Profiles of HIV Care Disruptions Among Adult Patients Lost to Follow-up in Zambia: A Latent Class Analysis.
(2021-Jan-01) Mody A; Sikombe K; Beres LK; Simbeza S; Mukamba N; Eshun-Wilson I; Schwartz S; Pry J; Padian N; Holmes CB; Bolton-Moore C; Sikazwe I; Geng EH; Division of Epidemiology, University of California, Berkeley, Berkeley, CA.; Centre for Infectious Diseases Research in Zambia, Lusaka, Zambia.; Division of Infectious Diseases, Washington University School of Medicine, St.

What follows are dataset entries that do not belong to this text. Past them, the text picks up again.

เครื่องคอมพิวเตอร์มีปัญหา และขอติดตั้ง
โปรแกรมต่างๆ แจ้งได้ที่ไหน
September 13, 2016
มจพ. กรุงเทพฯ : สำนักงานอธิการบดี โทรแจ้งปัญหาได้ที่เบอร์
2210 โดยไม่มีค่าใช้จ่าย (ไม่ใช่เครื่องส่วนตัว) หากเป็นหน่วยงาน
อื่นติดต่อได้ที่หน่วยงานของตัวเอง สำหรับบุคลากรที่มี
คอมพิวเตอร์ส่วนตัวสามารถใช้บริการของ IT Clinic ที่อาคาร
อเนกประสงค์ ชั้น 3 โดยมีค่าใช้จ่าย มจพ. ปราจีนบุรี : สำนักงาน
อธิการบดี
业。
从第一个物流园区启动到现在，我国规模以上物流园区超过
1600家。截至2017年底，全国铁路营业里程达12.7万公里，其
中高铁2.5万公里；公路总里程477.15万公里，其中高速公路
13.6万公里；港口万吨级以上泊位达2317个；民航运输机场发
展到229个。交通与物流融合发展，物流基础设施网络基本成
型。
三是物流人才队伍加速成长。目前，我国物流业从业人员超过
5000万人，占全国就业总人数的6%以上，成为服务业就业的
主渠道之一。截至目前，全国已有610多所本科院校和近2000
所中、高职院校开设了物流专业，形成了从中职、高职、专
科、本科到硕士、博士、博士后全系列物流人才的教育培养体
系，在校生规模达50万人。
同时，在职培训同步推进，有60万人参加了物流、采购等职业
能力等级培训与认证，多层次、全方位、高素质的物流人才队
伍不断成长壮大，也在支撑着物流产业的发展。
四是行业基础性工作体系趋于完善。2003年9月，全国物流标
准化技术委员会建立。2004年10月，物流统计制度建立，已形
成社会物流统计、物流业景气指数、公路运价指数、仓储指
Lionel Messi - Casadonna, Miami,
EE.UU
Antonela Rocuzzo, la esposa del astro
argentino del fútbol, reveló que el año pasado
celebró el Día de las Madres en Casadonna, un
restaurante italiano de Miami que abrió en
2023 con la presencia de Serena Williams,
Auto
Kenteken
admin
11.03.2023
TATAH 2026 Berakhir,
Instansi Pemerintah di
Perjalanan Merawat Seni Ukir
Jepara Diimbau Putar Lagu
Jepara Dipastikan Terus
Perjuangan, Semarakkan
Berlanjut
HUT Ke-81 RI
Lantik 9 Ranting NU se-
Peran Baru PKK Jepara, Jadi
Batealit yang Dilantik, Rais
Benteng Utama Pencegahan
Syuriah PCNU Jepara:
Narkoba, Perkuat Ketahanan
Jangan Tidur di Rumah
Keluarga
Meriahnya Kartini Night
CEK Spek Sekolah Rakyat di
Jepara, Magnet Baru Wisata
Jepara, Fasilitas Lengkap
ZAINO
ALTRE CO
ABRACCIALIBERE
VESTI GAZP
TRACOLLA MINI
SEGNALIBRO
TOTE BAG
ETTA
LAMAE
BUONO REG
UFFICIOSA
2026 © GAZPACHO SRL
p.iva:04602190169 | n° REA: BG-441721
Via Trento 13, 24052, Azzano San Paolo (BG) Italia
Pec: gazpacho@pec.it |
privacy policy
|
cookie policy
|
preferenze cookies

Louis, MO.; Division of Infectious Diseases, University of Alabama, Birmingham, AL.; Department of International Health, Johns Hopkins University Bloomberg School of Public Health, Baltimore, MD.; Department of Public Health Environments and Society, Faculty of Public Health and Policy, London School of Hygiene and Tropical Medicine, London, United Kingdom.; Department of Medicine, Georgetown University, Washington, DC; and.; CIDRZ; Centre for Infectious Disease Research in Zambia (CIDRZ)
BACKGROUND: Patients report varied barriers to HIV care across multiple domains, but specific barrier patterns may be driven by underlying, but unobserved, behavioral profiles. METHODS: We traced a probability sample of patients lost to follow-up (>90 days late) as of July 31, 2015 from 64 clinics in Zambia. Among those found alive, we ascertained patient-reported reasons for care disruptions. We performed latent class analysis to identify patient subgroups with similar patterns of reasons reported and assessed the association between class membership and care status (ie, disengaged versus silently transferred to a new site). RESULTS: Among 547 patients, we identified 5 profiles of care disruptions: (1) "Livelihood and Mobility" (30.6% of the population) reported work/school obligations and mobility/travel as reasons for care disruptions; (2) "Clinic Accessibility" (28.9%) reported challenges with attending clinic; (3) "Mobility and Family" (21.9%) reported family obligations, mobility/travel, and transport-related reasons; (4) "Doubting Need for HIV care" (10.2%) reported uncertainty around HIV status or need for clinical care, and (5) "Multidimensional Barriers to Care" (8.3%) reported numerous (mean 5.6) reasons across multiple domains. Patient profiles were significantly associated with care status. The "Doubting Need for HIV Care" class were mostly disengaged (97.9%), followed by the "Multidimensional Barriers to Care" (62.8%), "Clinic Accessibility" (62.4%), "Livelihood and Mobility" (43.6%), and "Mobility and Family" (23.5%) classes. CONCLUSION: There are distinct HIV care disruption profiles that are strongly associated with patients' current engagement status. Interventions targeting these unique profiles may enable more effective and tailored strategies for improving HIV treatment outcomes.